[[ Records provided, beginning ]]

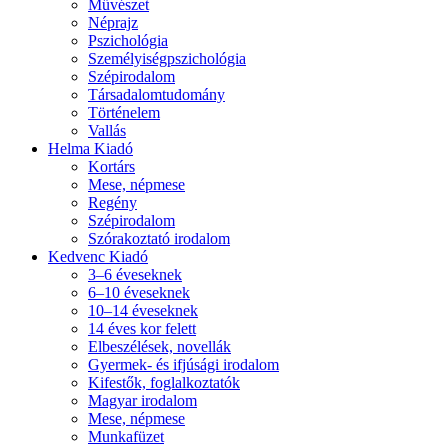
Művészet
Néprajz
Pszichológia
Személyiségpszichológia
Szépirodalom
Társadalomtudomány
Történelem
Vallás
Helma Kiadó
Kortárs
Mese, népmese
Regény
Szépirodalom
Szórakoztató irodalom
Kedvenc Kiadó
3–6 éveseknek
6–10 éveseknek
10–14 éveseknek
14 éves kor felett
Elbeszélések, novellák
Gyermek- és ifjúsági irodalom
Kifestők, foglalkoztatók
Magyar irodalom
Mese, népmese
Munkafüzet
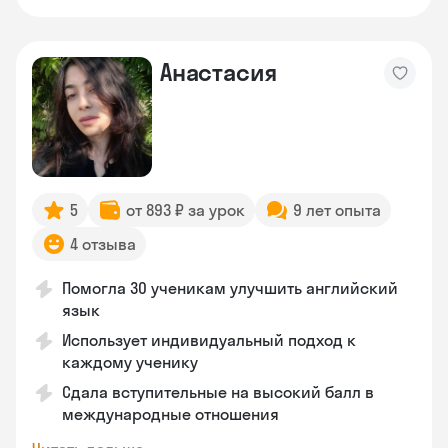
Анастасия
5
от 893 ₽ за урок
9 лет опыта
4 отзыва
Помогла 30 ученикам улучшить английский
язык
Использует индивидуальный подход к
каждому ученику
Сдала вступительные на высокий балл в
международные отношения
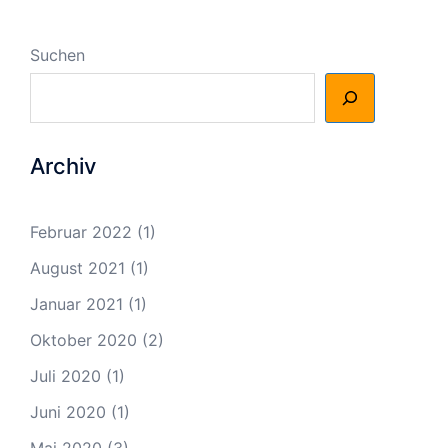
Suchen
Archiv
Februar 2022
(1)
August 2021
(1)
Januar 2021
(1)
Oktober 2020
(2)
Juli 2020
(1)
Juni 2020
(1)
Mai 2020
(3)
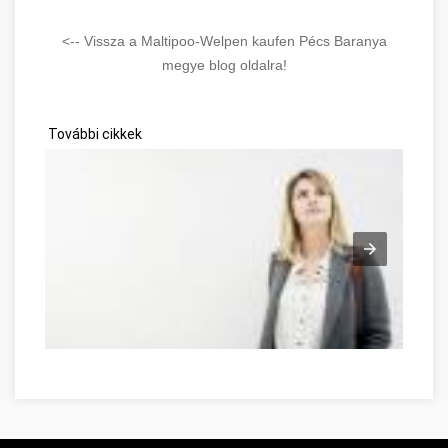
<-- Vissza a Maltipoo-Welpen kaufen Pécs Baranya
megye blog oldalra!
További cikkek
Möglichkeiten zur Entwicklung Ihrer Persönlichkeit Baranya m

[[ Records provided, end ]]
[[ Records provided, beginning ]]

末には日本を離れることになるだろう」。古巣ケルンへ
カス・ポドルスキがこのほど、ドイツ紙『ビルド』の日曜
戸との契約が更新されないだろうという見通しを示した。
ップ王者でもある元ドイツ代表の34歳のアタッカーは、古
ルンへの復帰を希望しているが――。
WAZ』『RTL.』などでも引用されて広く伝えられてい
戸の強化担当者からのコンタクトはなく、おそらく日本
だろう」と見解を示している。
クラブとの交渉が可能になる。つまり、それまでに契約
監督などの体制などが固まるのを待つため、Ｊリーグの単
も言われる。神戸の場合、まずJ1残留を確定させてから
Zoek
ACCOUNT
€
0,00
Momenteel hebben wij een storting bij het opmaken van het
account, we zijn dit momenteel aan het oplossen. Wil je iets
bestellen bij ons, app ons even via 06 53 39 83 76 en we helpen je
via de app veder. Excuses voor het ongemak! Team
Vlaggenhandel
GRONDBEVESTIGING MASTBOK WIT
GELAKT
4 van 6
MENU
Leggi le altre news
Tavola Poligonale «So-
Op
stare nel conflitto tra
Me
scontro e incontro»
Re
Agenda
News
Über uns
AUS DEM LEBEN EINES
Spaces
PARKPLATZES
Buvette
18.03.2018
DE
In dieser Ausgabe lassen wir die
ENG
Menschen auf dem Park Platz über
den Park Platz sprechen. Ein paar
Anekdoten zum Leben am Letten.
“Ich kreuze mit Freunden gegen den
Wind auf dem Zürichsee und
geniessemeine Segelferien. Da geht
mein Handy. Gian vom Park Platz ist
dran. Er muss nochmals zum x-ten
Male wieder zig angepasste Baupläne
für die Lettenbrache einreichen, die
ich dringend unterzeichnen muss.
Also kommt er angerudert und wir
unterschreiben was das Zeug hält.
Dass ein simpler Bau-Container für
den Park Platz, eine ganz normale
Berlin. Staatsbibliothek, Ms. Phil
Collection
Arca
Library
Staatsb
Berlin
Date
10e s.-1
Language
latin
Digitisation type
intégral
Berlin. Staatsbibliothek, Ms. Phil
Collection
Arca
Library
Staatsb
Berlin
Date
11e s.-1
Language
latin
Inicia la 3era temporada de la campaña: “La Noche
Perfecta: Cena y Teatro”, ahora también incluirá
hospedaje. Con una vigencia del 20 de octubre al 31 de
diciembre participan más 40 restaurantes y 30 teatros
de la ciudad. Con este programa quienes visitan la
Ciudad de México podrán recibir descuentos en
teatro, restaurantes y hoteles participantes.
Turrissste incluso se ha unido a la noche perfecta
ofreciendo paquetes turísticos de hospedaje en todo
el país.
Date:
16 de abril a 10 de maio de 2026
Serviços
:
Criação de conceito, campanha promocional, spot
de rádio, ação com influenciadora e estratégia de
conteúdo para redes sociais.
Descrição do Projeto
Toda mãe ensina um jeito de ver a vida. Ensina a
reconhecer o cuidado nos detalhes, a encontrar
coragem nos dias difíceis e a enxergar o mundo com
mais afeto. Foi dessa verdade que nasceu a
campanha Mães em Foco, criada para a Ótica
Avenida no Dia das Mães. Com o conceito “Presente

[[ Records provided, end ]]
[[ Records provided, beginning ]]

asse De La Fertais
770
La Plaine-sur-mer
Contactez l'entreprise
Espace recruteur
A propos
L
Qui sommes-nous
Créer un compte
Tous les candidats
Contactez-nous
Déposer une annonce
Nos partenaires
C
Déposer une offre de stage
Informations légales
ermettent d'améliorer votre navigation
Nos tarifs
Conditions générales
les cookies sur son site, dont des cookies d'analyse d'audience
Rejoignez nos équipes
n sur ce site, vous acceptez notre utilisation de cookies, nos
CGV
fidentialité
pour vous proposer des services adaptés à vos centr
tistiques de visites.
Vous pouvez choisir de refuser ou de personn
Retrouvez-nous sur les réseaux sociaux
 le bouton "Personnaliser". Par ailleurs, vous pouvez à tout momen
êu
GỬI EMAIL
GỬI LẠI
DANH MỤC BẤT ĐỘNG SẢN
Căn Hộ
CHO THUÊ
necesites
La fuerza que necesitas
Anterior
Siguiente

[[ Records provided, end ]]

* **What you should do**: Would you please filter the lines above and copy every one that includes "hospedaje"?

* **Written solution**:
hospedaje. Con una vigencia del 20 de octubre al 31 de
ofreciendo paquetes turísticos de hospedaje en todo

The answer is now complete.